** Opening Input for this task block **
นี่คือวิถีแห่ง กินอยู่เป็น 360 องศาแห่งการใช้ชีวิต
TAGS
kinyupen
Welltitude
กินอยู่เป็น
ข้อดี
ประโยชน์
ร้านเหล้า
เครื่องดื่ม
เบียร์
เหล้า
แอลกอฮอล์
** Closing Input for this task block **
(Instructions for the task) Each line above is to be copied exactly as written.

(Result of this task)
นี่คือวิถีแห่ง กินอยู่เป็น 360 องศาแห่งการใช้ชีวิต
TAGS
kinyupen
Welltitude
กินอยู่เป็น
ข้อดี
ประโยชน์
ร้านเหล้า
เครื่องดื่ม
เบียร์
เหล้า
แอลกอฮอล์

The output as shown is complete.